| Problem details |
Please restate each entry word for word and leave the pictures out.

Top of Dataset

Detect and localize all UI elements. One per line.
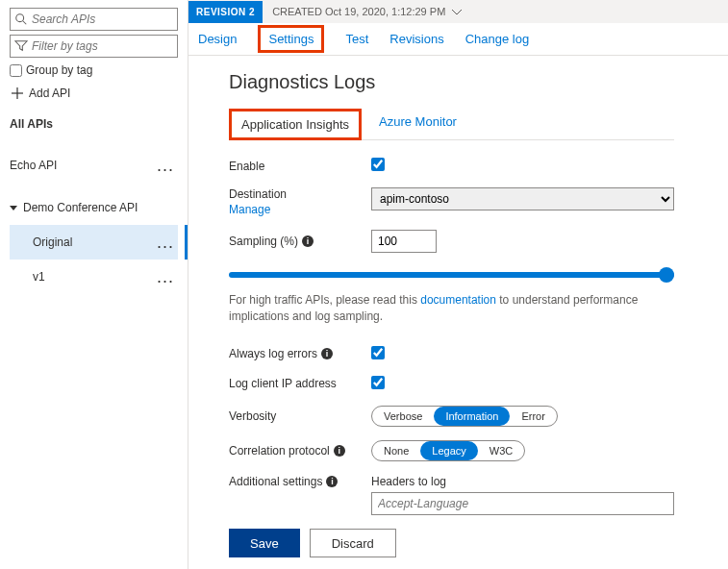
revision-badge: REVISION 2 [188,1,263,23]
documentation-link[interactable]: documentation [420,293,496,307]
sampling-label: Sampling (%) [229,235,298,248]
tab-design[interactable]: Design [198,32,237,46]
destination-select[interactable]: apim-contoso [371,187,674,210]
add-api-button[interactable]: Add API [12,87,178,100]
correlation-w3c[interactable]: W3C [478,441,524,460]
api-item-demo-conference[interactable]: Demo Conference API [10,190,178,225]
tab-changelog[interactable]: Change log [465,32,530,46]
api-item-echo[interactable]: Echo API ... [10,148,178,183]
page-title: Diagnostics Logs [229,71,674,93]
filter-tags[interactable] [10,35,178,58]
api-version-v1[interactable]: v1 ... [10,260,178,294]
info-icon[interactable]: i [302,235,314,247]
footer-actions: Save Discard [188,517,728,569]
tab-test[interactable]: Test [345,32,368,46]
correlation-legacy[interactable]: Legacy [420,441,477,460]
revision-bar: REVISION 2 CREATED Oct 19, 2020, 1:12:29… [188,0,728,23]
tab-settings[interactable]: Settings [258,25,324,53]
headers-input[interactable] [371,492,674,515]
search-icon [14,12,28,26]
sampling-hint: For high traffic APIs, please read this … [229,292,674,325]
api-version-original[interactable]: Original ... [10,225,178,260]
tab-revisions[interactable]: Revisions [389,32,443,46]
save-button[interactable]: Save [229,529,300,557]
always-log-label: Always log errors [229,347,317,360]
search-input[interactable] [32,12,173,26]
filter-icon [14,39,28,53]
group-by-tag-row: Group by tag [10,63,178,77]
chevron-down-icon [452,10,462,15]
all-apis-link[interactable]: All APIs [10,117,178,131]
enable-label: Enable [229,160,371,173]
group-by-tag-checkbox[interactable] [10,64,22,77]
always-log-checkbox[interactable] [371,346,385,359]
sampling-slider[interactable] [229,272,674,278]
sidebar: Group by tag Add API All APIs Echo API .… [0,0,188,569]
correlation-group: None Legacy W3C [371,440,525,461]
subtab-azure-monitor[interactable]: Azure Monitor [379,114,457,135]
tabs: Design Settings Test Revisions Change lo… [188,23,728,56]
more-icon[interactable]: ... [157,157,178,174]
svg-point-0 [16,14,24,22]
headers-label: Headers to log [371,475,674,488]
destination-label: Destination [229,187,287,201]
info-icon[interactable]: i [326,476,338,487]
discard-button[interactable]: Discard [310,529,396,557]
subtabs: Application Insights Azure Monitor [229,109,674,140]
more-icon[interactable]: ... [157,268,178,285]
svg-line-1 [23,21,27,25]
info-icon[interactable]: i [321,348,333,359]
verbosity-information[interactable]: Information [434,407,510,426]
subtab-app-insights[interactable]: Application Insights [229,109,362,140]
more-icon[interactable]: ... [157,234,178,251]
verbosity-error[interactable]: Error [510,407,556,426]
plus-icon [12,87,23,99]
group-by-tag-label: Group by tag [26,63,92,77]
search-apis[interactable] [10,8,178,31]
correlation-label: Correlation protocol [229,444,330,458]
log-ip-label: Log client IP address [229,377,337,390]
log-ip-checkbox[interactable] [371,376,385,389]
verbosity-group: Verbose Information Error [371,406,558,427]
enable-checkbox[interactable] [371,158,385,171]
verbosity-verbose[interactable]: Verbose [372,407,434,426]
chevron-down-icon [10,206,17,210]
revision-created[interactable]: CREATED Oct 19, 2020, 1:12:29 PM [272,6,462,17]
info-icon[interactable]: i [334,445,345,457]
sampling-input[interactable] [371,230,437,253]
correlation-none[interactable]: None [372,441,420,460]
filter-input[interactable] [32,39,173,53]
additional-label: Additional settings [229,475,322,488]
verbosity-label: Verbosity [229,409,276,423]
manage-link[interactable]: Manage [229,203,270,216]
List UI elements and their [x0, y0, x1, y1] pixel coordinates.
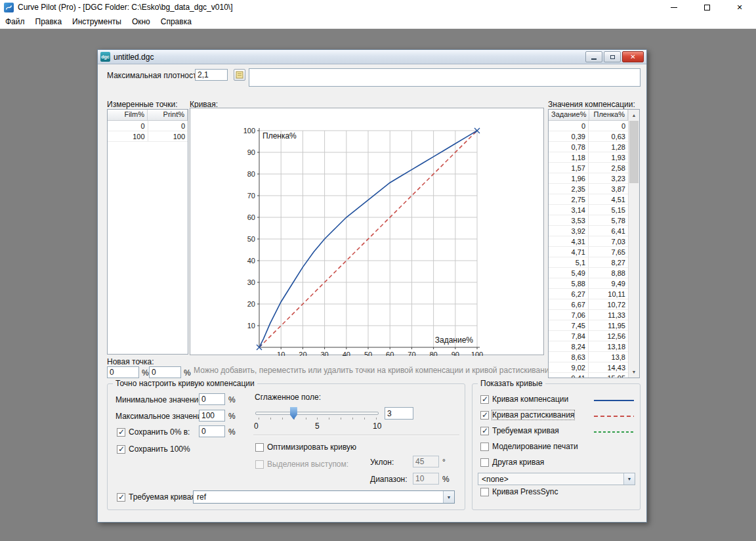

Bottom of Dataset

| Solution |
Detect and localize all UI elements. One per line.
revision-badge: REVISION 2 [188,1,263,23]
documentation-link[interactable]: documentation [420,293,496,307]
sampling-label: Sampling (%) [229,235,298,248]
tab-design[interactable]: Design [198,32,237,46]
destination-select[interactable]: apim-contoso [371,187,674,210]
add-api-button[interactable]: Add API [12,87,178,100]
correlation-w3c[interactable]: W3C [478,441,524,460]
api-item-demo-conference[interactable]: Demo Conference API [10,190,178,225]
tab-changelog[interactable]: Change log [465,32,530,46]
api-item-echo[interactable]: Echo API ... [10,148,178,183]
page-title: Diagnostics Logs [229,71,674,93]
filter-tags[interactable] [10,35,178,58]
api-version-v1[interactable]: v1 ... [10,260,178,294]
info-icon[interactable]: i [302,235,314,247]
footer-actions: Save Discard [188,517,728,569]
tab-test[interactable]: Test [345,32,368,46]
correlation-legacy[interactable]: Legacy [420,441,477,460]
revision-bar: REVISION 2 CREATED Oct 19, 2020, 1:12:29… [188,0,728,23]
tab-settings[interactable]: Settings [258,25,324,53]
headers-input[interactable] [371,492,674,515]
search-icon [14,12,28,26]
sampling-hint: For high traffic APIs, please read this … [229,292,674,325]
api-version-original[interactable]: Original ... [10,225,178,260]
tab-revisions[interactable]: Revisions [389,32,443,46]
save-button[interactable]: Save [229,529,300,557]
always-log-label: Always log errors [229,347,317,360]
search-input[interactable] [32,12,173,26]
filter-icon [14,39,28,53]
group-by-tag-row: Group by tag [10,63,178,77]
chevron-down-icon [452,10,462,15]
all-apis-link[interactable]: All APIs [10,117,178,131]
enable-label: Enable [229,160,371,173]
group-by-tag-checkbox[interactable] [10,64,22,77]
always-log-checkbox[interactable] [371,346,385,359]
sampling-slider[interactable] [229,272,674,278]
sidebar: Group by tag Add API All APIs Echo API .… [0,0,188,569]
correlation-group: None Legacy W3C [371,440,525,461]
subtab-azure-monitor[interactable]: Azure Monitor [379,114,457,135]
tabs: Design Settings Test Revisions Change lo… [188,23,728,56]
more-icon[interactable]: ... [157,157,178,174]
svg-point-0 [16,14,24,22]
headers-label: Headers to log [371,475,674,488]
destination-label: Destination [229,187,287,201]
info-icon[interactable]: i [326,476,338,487]
discard-button[interactable]: Discard [310,529,396,557]
subtabs: Application Insights Azure Monitor [229,109,674,140]
more-icon[interactable]: ... [157,268,178,285]
svg-line-1 [23,21,27,25]
info-icon[interactable]: i [321,348,333,359]
verbosity-information[interactable]: Information [434,407,510,426]
subtab-app-insights[interactable]: Application Insights [229,109,362,140]
more-icon[interactable]: ... [157,234,178,251]
verbosity-error[interactable]: Error [510,407,556,426]
plus-icon [12,87,23,99]
group-by-tag-label: Group by tag [26,63,92,77]
search-apis[interactable] [10,8,178,31]
correlation-label: Correlation protocol [229,444,330,458]
log-ip-label: Log client IP address [229,377,337,390]
log-ip-checkbox[interactable] [371,376,385,389]
verbosity-group: Verbose Information Error [371,406,558,427]
enable-checkbox[interactable] [371,158,385,171]
verbosity-verbose[interactable]: Verbose [372,407,434,426]
chevron-down-icon [10,206,17,210]
revision-created[interactable]: CREATED Oct 19, 2020, 1:12:29 PM [272,6,462,17]
info-icon[interactable]: i [334,445,345,457]
sampling-input[interactable] [371,230,437,253]
correlation-none[interactable]: None [372,441,420,460]
filter-input[interactable] [32,39,173,53]
additional-label: Additional settings [229,475,322,488]
verbosity-label: Verbosity [229,409,276,423]
manage-link[interactable]: Manage [229,203,270,216]
List UI elements and their [x0, y0, x1, y1] pixel coordinates.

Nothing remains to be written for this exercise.